Мне посчастливилось попасть на его репетицию пушкинского «Моцарта и Сальери» в театральной студии при Центре современного искусства «Дах», куда Юхананова пригласили провести мастер-класс. Сначала он вел себя как простой зритель. Студийцы забавлялись – толчком к игре был пушкинский текст. Борис никого не исправлял, не перебивал – лишь слегка задумчиво молчал, как Степной волк на концерте классической музыки. Потом, делая длинные паузы, заговорил. Постепенно глаза угрожающе округлились, над зрачком выросла белая черточка. А через мгновение – лицо осветилось улыбкой, энергичной, как гримаса театра Кабуки – но, в отличие от неё, искренней. Фейерверк гипотез вспыхнул и погас. Маленькая импровизация тела, комическая сценка: два монтера над убиенной собачкой. И – неожиданно отбросив избитую версию «преступной зависти»: «Моцарт и Сальери» – равны перед лицом Божества ... они вместе преодолевают Божество ... «Мне совестно» – не потому, что страшно, а потому, что ты избранный. Возникает пирамида, где, выстроив Сальери, выстроив Моцарта, получим третье. Сальери – носитель ангелического содержания, но Моцарт – в прямой связи с ангелами ...» – было такое впечатление, что шаткое сценическое тело лепилось у нас на глазах. Раз, упал кусок глины. Два – ладонь размяла новорожденный глиняный гриб. И – по-новому.
Юхананов так и строит свои спектакли – как долговременный процесс, где художник освобожден от претензий на окончательное совершенство.
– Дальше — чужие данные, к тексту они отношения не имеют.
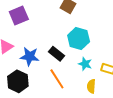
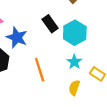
black rectangle: (56, 54) -> (50, 24), moved

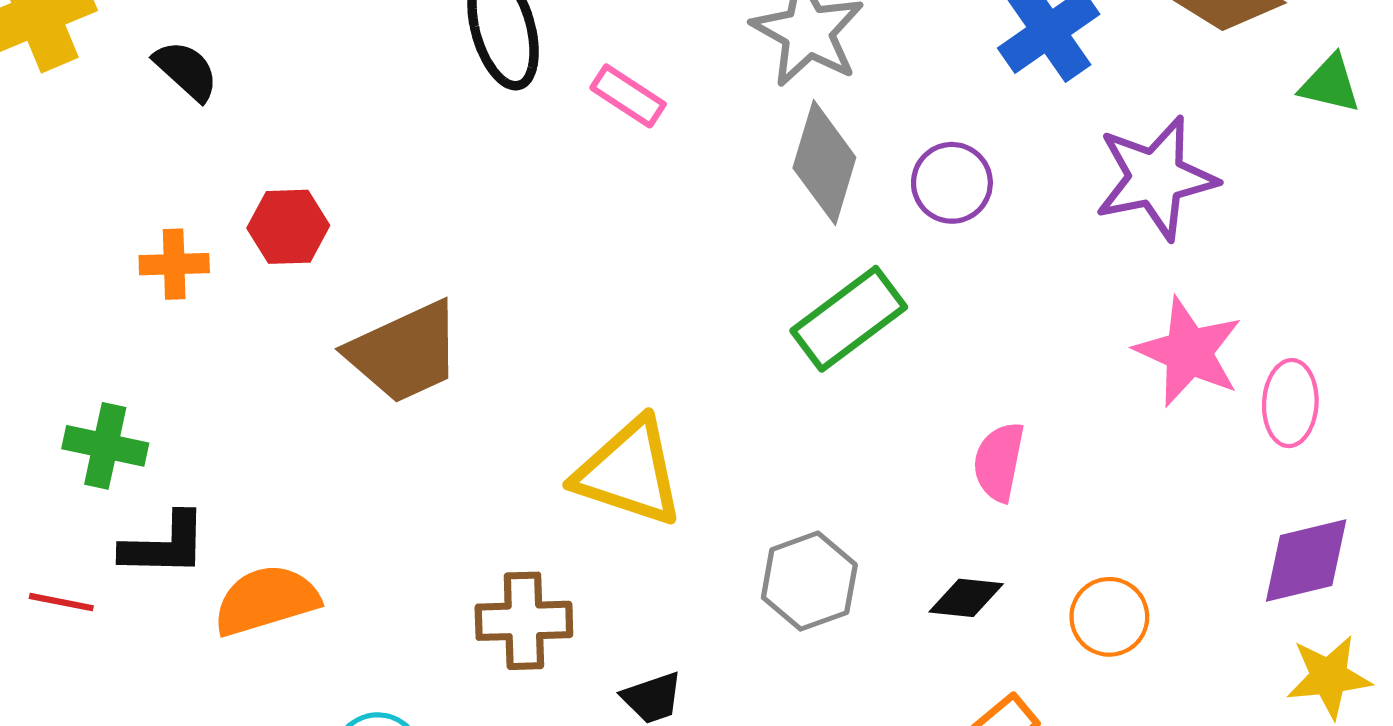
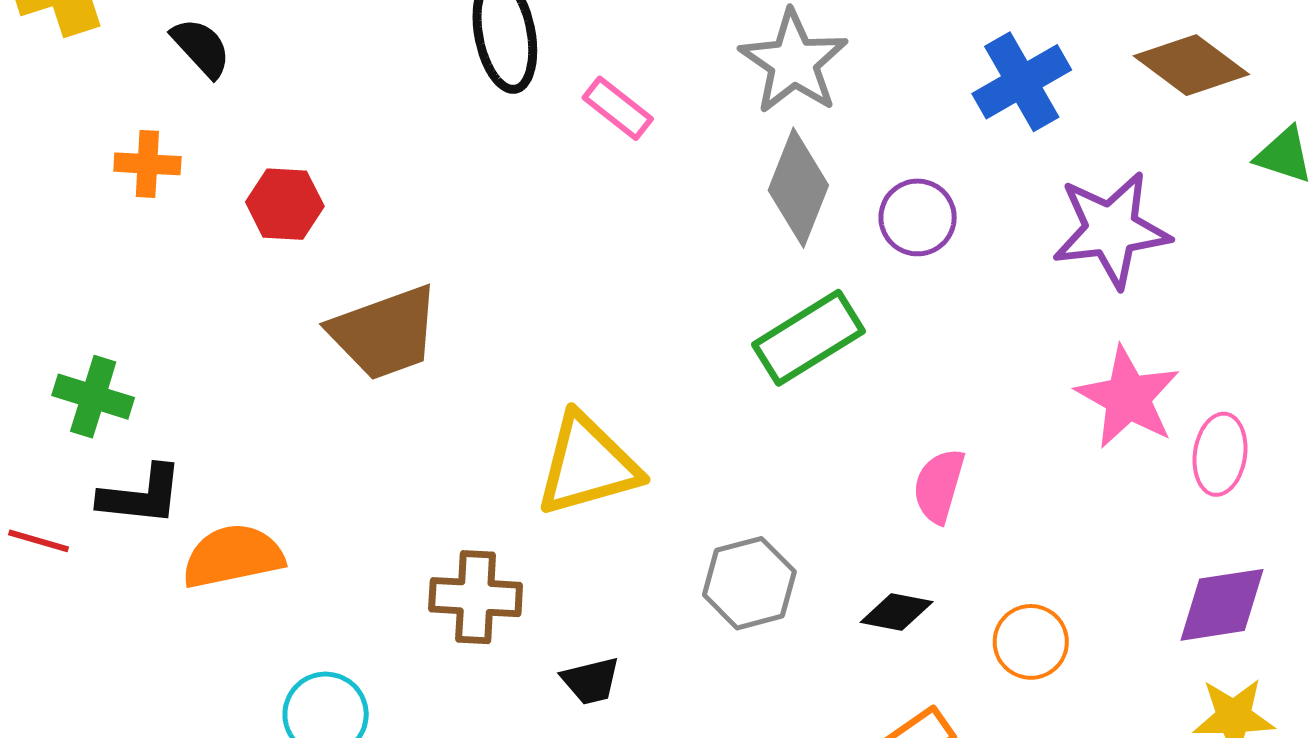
orange cross: (174, 264) -> (147, 164), moved
yellow triangle: (629, 472) -> (588, 465), turned -39

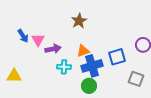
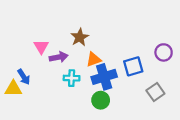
brown star: (79, 21) -> (80, 37), moved
blue arrow: (23, 36) -> (24, 77), moved
gray square: (136, 79) -> (155, 92), turned 35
Правила игры выясняются (как по Витгенштейну) во время самой игры. Миф выстраивается – он же призывает к соучастию. «Я не согласен, что игра – это познание или созидание, – прокламирует Юхананов. Игра – это радость. Искусство близко к страсти, к любви ... Это гармония птичьей стаи, прекрасным треугольником выстроенной в небе ...» Его легендарный «Сад» (своеобразная интерпретация чеховского «Вишневого сада») играется то ли 6 часов, то ли 6 дней: «наш русский Махатма» называет режиссер Антона Павловича. Ему видятся в этой пьесе предсказания главных противоречий нашего времени. Поэтому и совмещается образ Лопахина с Терминатором, хотя вообще-то откровенной модернизации режиссер избегает. Робко произносит слово «энергетика». (Еще бы: так загубили, затаскали это понятие все, кому не лень!). В созданном Юханановым для ОРТ фильме «Неуправляемый ни для кого» дауны комментируют текст Евангелия (сам режиссер считает своих необычных актеров «удивительными существами с улыбкой Будды ... близкими моим внутренним идеалам ... отрядом космонавтов, прилетевшим на нашу землю ...»). Но автор сознательно ограничивается дистанционным контактом с выделенными участками сакрального, где царит мистерия и ритуал, и никак не более того. Ведь сегодня опасность «новой коллективности» действительно существует, несмотря на то, что истоки ее – из вполне альтруистических источников. (Мессианизму – «но пасаран»).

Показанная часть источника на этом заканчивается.